Web Exclusive: Stark Law exemptions hurting residency training programs
Loopholes in the Stark Law that allow non-radiation oncologists to self-refer prostate cancer patients for treatment at facilities in which they hold a financial stake are negatively affecting residency training programs by shifting patients away from training programs and into community practices, according to a study in the April issue of the International Journal of Radiation Oncology*Biology*Physics, the official journal of the American Society for Radiation Oncology (ASTRO).
Currently, federal law prohibits a physician from referring a Medicare or Medicaid patient to an entity for certain health services if the physician or an immediate family member has a financial relationship with that entity; this law is known as the Stark Law. However, there are numerous exemptions to this law, including the in-office ancillary service exemption, which allows non-radiation oncologists to self-refer radiation therapy patients to their own practices for treatment.
The authors of this first-of-its-kind study sought to determine the impact of self-referral on radiation oncology training programs; prostate cancer treatments were used to demonstrate findings. Eighty-one residency programs were surveyed and 73 percent responded. Of them, 50 percent said that radiation oncology facilities owned by non-radiation oncologists existed in their communities and that training programs experienced reduced patient volumes as a result 87 percent of the time.

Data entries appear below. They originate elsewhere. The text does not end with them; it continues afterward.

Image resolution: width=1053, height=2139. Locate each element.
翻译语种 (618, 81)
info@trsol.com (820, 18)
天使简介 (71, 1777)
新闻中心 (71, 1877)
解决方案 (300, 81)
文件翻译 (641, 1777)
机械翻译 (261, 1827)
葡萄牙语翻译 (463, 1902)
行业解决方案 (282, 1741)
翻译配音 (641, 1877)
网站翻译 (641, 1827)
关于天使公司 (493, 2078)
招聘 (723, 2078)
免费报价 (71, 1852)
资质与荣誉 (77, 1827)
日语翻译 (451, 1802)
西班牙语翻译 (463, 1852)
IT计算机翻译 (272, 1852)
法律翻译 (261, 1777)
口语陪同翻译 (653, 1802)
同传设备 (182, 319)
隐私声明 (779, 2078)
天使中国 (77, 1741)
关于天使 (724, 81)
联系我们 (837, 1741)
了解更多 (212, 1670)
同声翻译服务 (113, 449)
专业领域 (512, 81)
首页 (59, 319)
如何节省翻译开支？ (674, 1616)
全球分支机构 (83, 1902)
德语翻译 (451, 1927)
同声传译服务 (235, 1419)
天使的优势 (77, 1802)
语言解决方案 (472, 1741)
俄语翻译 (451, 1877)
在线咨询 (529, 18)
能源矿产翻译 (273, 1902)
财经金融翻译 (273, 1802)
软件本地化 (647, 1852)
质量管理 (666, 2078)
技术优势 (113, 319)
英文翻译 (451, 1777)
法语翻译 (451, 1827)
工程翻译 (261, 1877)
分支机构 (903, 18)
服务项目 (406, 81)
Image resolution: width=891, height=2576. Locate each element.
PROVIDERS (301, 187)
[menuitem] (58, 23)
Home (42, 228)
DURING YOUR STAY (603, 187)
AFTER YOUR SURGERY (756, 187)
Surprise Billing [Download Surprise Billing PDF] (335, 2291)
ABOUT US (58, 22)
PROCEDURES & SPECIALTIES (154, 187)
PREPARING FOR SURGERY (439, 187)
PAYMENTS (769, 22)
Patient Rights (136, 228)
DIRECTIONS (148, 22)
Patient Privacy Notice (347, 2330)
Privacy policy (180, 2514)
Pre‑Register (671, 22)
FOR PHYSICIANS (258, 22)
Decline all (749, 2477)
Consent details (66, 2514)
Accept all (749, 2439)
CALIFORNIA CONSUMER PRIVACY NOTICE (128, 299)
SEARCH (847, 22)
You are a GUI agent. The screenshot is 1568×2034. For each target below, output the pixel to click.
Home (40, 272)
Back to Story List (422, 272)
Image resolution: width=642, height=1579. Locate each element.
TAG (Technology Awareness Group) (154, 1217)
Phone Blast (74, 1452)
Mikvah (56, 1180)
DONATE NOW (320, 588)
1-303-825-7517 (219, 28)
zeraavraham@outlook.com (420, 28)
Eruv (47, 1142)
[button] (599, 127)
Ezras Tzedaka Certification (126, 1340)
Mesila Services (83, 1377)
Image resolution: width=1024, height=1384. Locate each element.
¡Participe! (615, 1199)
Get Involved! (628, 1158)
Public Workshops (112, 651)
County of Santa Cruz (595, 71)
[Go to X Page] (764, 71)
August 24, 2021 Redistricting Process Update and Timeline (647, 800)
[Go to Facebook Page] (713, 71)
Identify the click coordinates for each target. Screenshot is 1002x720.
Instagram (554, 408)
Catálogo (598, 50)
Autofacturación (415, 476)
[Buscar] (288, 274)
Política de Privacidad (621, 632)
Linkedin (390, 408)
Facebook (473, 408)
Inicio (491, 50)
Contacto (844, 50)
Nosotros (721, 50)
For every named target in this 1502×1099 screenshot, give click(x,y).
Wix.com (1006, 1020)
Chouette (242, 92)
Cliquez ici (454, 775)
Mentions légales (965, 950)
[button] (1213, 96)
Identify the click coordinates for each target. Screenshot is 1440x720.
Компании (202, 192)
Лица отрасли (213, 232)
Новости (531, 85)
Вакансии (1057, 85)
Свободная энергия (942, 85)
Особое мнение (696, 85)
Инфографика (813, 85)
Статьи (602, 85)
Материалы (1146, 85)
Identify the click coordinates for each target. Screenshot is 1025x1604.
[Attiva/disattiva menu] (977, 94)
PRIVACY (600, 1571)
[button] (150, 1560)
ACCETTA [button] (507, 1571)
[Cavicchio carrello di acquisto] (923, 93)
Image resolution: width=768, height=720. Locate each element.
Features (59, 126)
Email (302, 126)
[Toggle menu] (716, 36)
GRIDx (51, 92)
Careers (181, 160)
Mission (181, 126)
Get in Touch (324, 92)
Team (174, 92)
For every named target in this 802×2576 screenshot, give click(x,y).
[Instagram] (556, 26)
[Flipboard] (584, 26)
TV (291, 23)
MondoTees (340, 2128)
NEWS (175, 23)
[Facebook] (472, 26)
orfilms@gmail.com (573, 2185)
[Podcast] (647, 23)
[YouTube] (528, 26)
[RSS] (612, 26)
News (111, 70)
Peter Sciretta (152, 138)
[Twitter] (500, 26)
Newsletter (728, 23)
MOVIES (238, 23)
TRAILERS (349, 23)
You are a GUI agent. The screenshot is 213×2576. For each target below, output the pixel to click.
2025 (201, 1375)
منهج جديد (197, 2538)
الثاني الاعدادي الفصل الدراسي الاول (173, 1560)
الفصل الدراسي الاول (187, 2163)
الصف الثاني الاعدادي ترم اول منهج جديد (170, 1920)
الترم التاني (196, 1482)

The American Council on Graduate Medical Education, the group responsible for accrediting residency training programs in the U.S., requires that a radiation oncology training facility must treat at least 600 patients a year with external beam radiation therapy and that each resident must treat at least 450 patients with external beam radiation during the course of their four-year residency and perform at least five interstitial implants, such as brachytherapy. These guidelines are in place to ensure proper experience. The study authors determined that because prostate cancer represents a significant proportion of the caseload at academic centers, a major reduction in prostate cancer patients in academic centers could lead to the elimination of some training programs.
The in-office exemption also poses problems beyond residency training, as physicians are not required to disclose to a patient that they hold a financial interest in the facility to which they are referring them for treatment. This can lead to patients opting for more expensive technologies, sometimes unnecessarily, at the advice of their doctor, thus leading to increased healthcare costs without a commensurate benefit to patients.
“This study shows that the Stark Law exemptions are not only hurting patients now by allowing physicians to profit off of unnecessary treatments, but they could hurt patients in the future by indirectly preventing residents from getting adequate training due to a lack of patients,” Mitchell Anscher, M.D., lead author of the study and a professor and chair of radiation oncology at Virginia Commonwealth University in Richmond, Va., said. “Congress would be wise to close this loophole in the Stark Law for the sake of all cancer patients.”